I’m currently on a program called Microsoft BizSpark a kind of partner program whereby Microsoft and several other companies provide resources to people looking to build their own start ups. Among the many awesome benefits I get from this (including a MSDN subscription that gives me access to most of the Microsoft catalogue of software, all for free) Microsoft also provides me with an Azure subscription that gives me access to a certain amount of resources. Probably the best part of this offer is the 1500 hours of free compute time which allows me to run 2 small instances 24/7. Additionally I’ve also got access to the upcoming Azure Websites functionality which I used for a website I developed for a friend’s wedding. However just before the wedding was about to go ahead the website suddenly became unavailable and I went to investigate why.
As it turned out I had somehow hit my compute hours limit for that month which results in all your services being suspended until the rollover period. It appears this was due to me switching the website from the free tier to the shared tier which then counts as consuming compute hours whenever someone hits the site. Removing the no-spend block on it did not immediately resolve the issue however a support query to Microsoft saw the website back online within an hour. However my other project, the one that would be chewing up the lion’s share of those compute hours, seemed to have up and disappeared even though the environment was still largely in tact.

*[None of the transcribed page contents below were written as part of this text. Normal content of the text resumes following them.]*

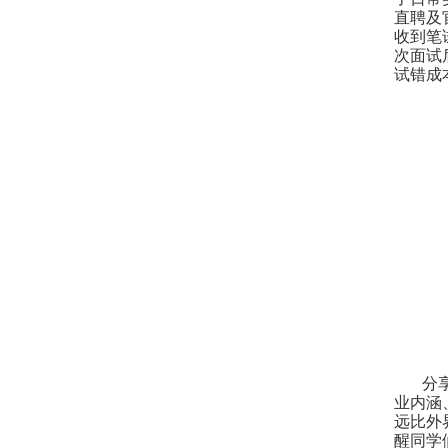
直聘及
收到笔
次面试
试错成
分
业内涵
远比外
醒同学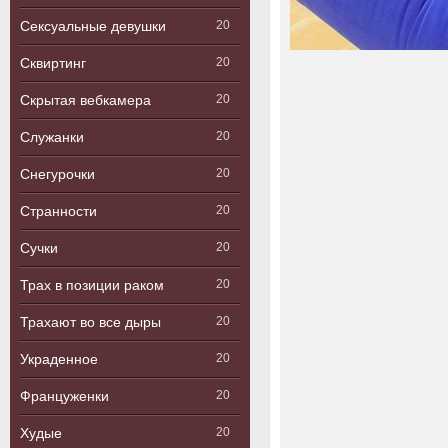
Сексуальные девушки
20
Сквиртинг
20
Скрытая вебкамера
20
Служанки
20
Снегурочки
20
Странности
20
Сучки
20
Трах в позиции раком
20
Трахают во все дыры
20
Украденное
20
Француженки
20
Худые
20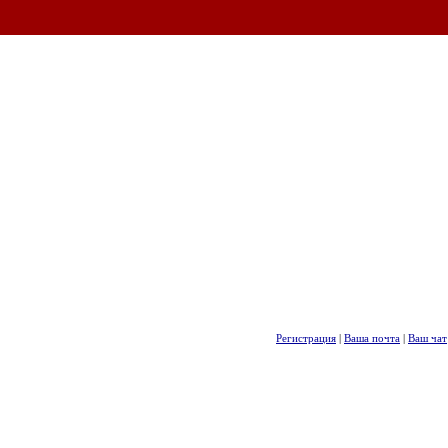
Регистрация
|
Ваша почта
|
Ваш чат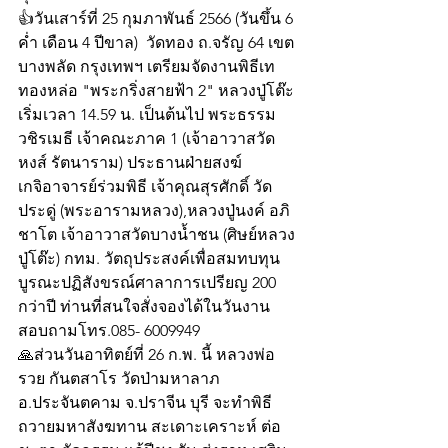
👍วันเสาร์ที่ 25 กุมภาพันธ์ 2566 (วันขึ้น 6 
ค่ำ เดือน 4 ปีขาล)  วัดทอง ถ.จรัญ 64 เขต
บางพลัด กรุงเทพฯ เตรียมจัดงานพิธีเท
ทองหล่อ "พระกริ่งสายฟ้า 2" หลวงปู่โต๊ะ 
เริ่มเวลา 14.59 น. เป็นต้นไป พระธรรม
วชิรเมธี เจ้าคณะภาค 1 (เจ้าอาวาสวัด
หงส์ รัตนาราม) ประธานฝ่ายสงฆ์ 
เกจิอาจารย์ร่วมพิธี เจ้าคุณสุรศักดิ์ วัด
ประดู่ (พระอารามหลวง),หลวงปู่นงค์ อภิ
ชาโต เจ้าอาวาสวัดบางน้ำชน (ศิษย์หลวง
ปู่โต๊ะ) กทม. วัตถุประสงค์เพื่อสมทบทุน
บูรณะปฏิสังขรณ์ศาลาการเปรียญ 200 
กว่าปี ท่านที่สนใจสั่งจองได้ในวันงาน 
สอบถามโทร.085- 6009949
🙏ส่วนวันอาทิตย์ที่ 26 ก.พ. นี้ หลวงพ่อ
รวย กันตสาโร วัดป่ามหาลาภ  
อ.ประจันตคาม จ.ปราจีน บุรี จะทำพิธี
ถวายมหาสังฆทาน สะเดาะเคราะห์ ต่อ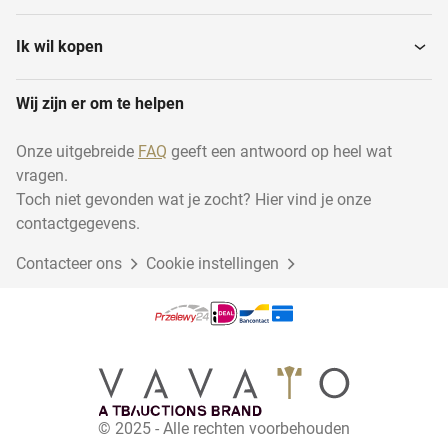
Ik wil kopen
Wij zijn er om te helpen
Onze uitgebreide
FAQ
geeft een antwoord op heel wat
vragen.
Toch niet gevonden wat je zocht? Hier vind je onze
contactgegevens.
Contacteer ons
Cookie instellingen
© 2025 - Alle rechten voorbehouden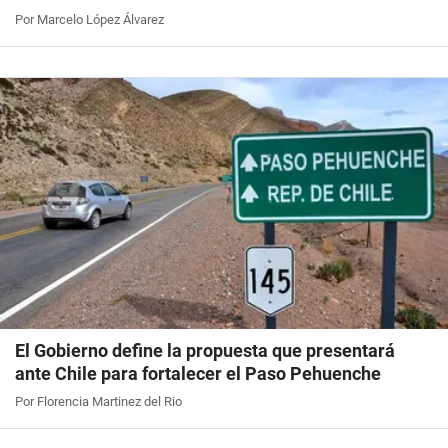
Por Marcelo López Álvarez
El Gobierno define la propuesta que presentará
ante Chile para fortalecer el Paso Pehuenche
Por Florencia Martinez del Rio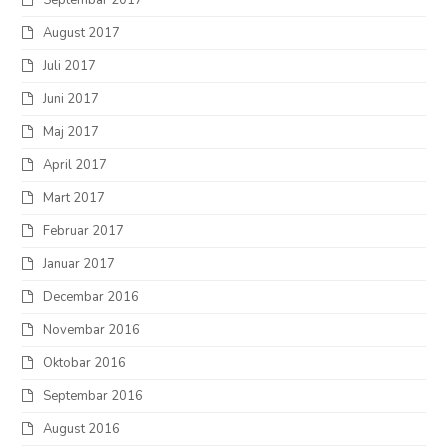
Septembar 2017
August 2017
Juli 2017
Juni 2017
Maj 2017
April 2017
Mart 2017
Februar 2017
Januar 2017
Decembar 2016
Novembar 2016
Oktobar 2016
Septembar 2016
August 2016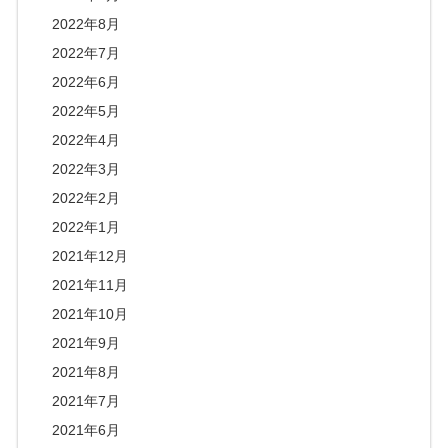
2022年8月
2022年7月
2022年6月
2022年5月
2022年4月
2022年3月
2022年2月
2022年1月
2021年12月
2021年11月
2021年10月
2021年9月
2021年8月
2021年7月
2021年6月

This is in fact expected behaviour for when you hit either your subscription or spending limit for a particular month. Suspended VMs on Windows Azure don’t count as being inactive and will thus continue to cost you money even whilst they’re not in use. To get around this should you hit your spending limits those VMs will be deleted, saving you money but also causing some potential data loss. Now this might not be an issue for most people, for me all it entailed was republishing them from Visual Studio, but should you be storing anything critical on the local storage of an Azure role it will be gone forever. Whilst the nature of the cloud should make you wary of storing anything on non-permanent storage (like Azure Tables, SQL, blob storage) it’s still a gotcha that you probably wouldn’t be aware of until you ran into a situation similar to mine.
Like any platform there are certain aspects of Windows Azure that you have to plan for and chief among them is your spending limits. It’s pretty easy to simply put in your credit card details and then go crazy by provisioning as many VMs as you want but sooner or later you’ll be looking to put limits on it and it’s then that you have the potential to run into these kinds of issues.